What are potential, opportunities and challenges for Floriculture in India?
Published: December 4, 2018
Floriculture refers to the cultivation and management of ornamental, especially flowering plants.
Potential of Floriculture in India:
Floriculture has the great potential to develop and flourish in India due to the following opportunities:
- India’s location in tropical and subtropical zone provides for varied agro-climatic conditions. This varies agro-climatic conditions helps in growing any kind of flowers in one or other part of the country, year round.
- India’s geographical location between two major export markets viz, Europe and Asia-Pacific provides an ample amount of opportunities for the floriculture industry.

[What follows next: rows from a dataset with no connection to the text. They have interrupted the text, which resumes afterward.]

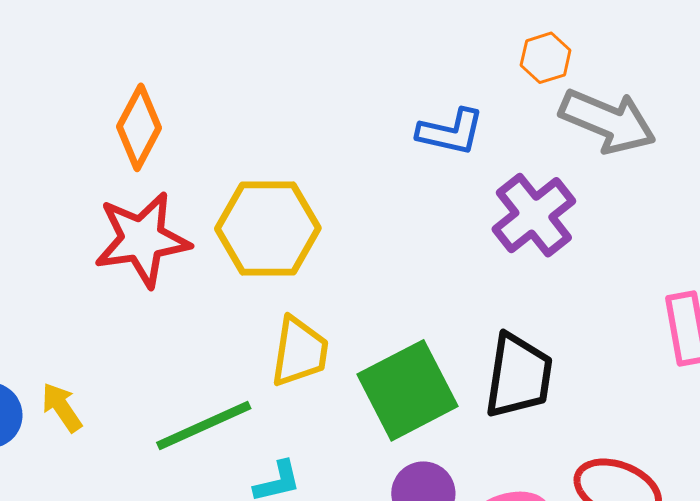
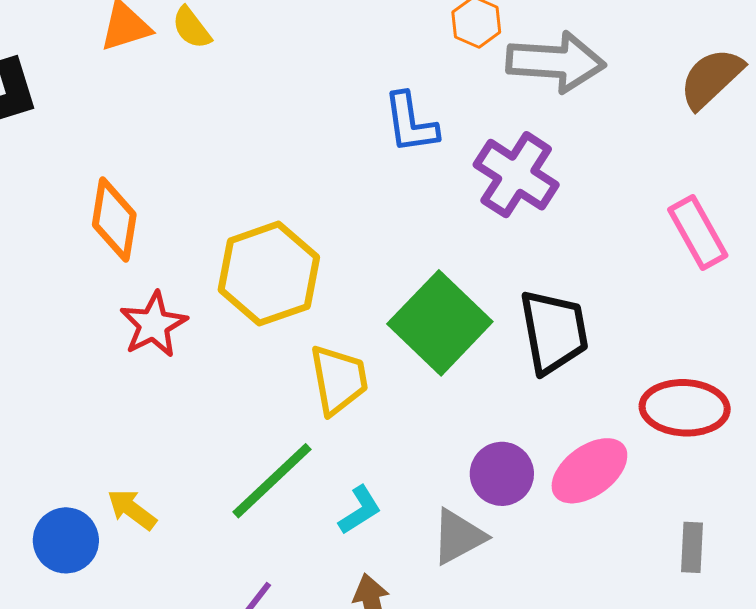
blue L-shape: (451, 132) -> (411, 123), turned 88
red star: (142, 239) -> (154, 325), size x0.7
green square: (408, 390) -> (440, 323), moved

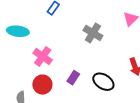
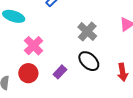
black ellipse: (103, 82) -> (89, 61), moved

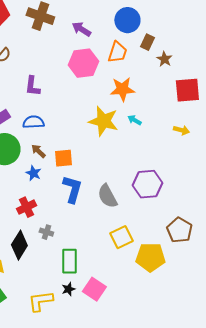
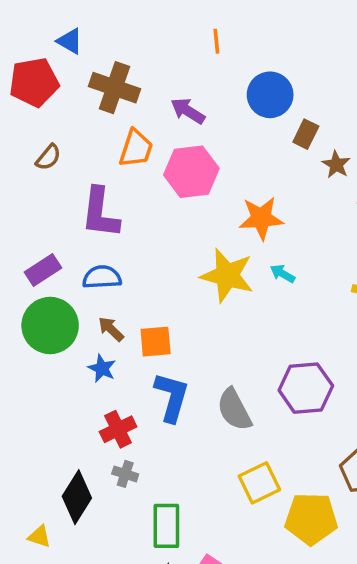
orange trapezoid: (117, 52) -> (136, 148), moved
purple L-shape: (32, 86) -> (100, 213), size x1.4
red cross: (26, 207) -> (118, 429), moved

- World witnesses scarcity of flowers during winter because of more number of festivals (Christmas, New Year, Valentine Day, International events) during winter and freezing conditions across major production center, Europe. There exists a gap which India can easily fulfill.
- Availability of semi-skilled manpower at lower rates.
- Export friendly policies of the government and development of model floriculture center, floriculture Infrastructure Park for the promotion of exports.
- Flowers are deeply intertwined with Indian culture either festivals or ceremonies from birth to death, flowers occupy a central position. This provides an ample amount of opportunities.
Challenges in exploiting this potential:
- Fragmentation of land holdings and the lack of institutional support for the leasing of land is a bottleneck in achieving the scale required to make floriculture profitable.
- To capture the international market, India needs to attain quality standards. This requires flowers to be grown in greenhouses where temperature, humidity, and other atmospheric parameters can be manipulated to suit the needs. Currently, less than 2 percent of the total area under flower farming in India has poly-housing facilities.
- Lack of institutional support through suitable market survey and related information.
- High airfreight cost in India makes Indian goods less competitive when compared with goods from African and Latin American countries.
- Lack of an integrated infrastructure from the hinterland to export centers makes the business expensive.
- High initial investments act as a barrier for the marginal and small farmers who are dependent on hand to mouth subsistence.
The annual domestic demand for the flowers is growing at a rate of over 25% and international demand stands at around Rs 90,000 crore. India’s share in the international market is negligible. If India aims to achieve the target of doubling of farmer’s income by 2022, India needs to shift its focus on floriculture.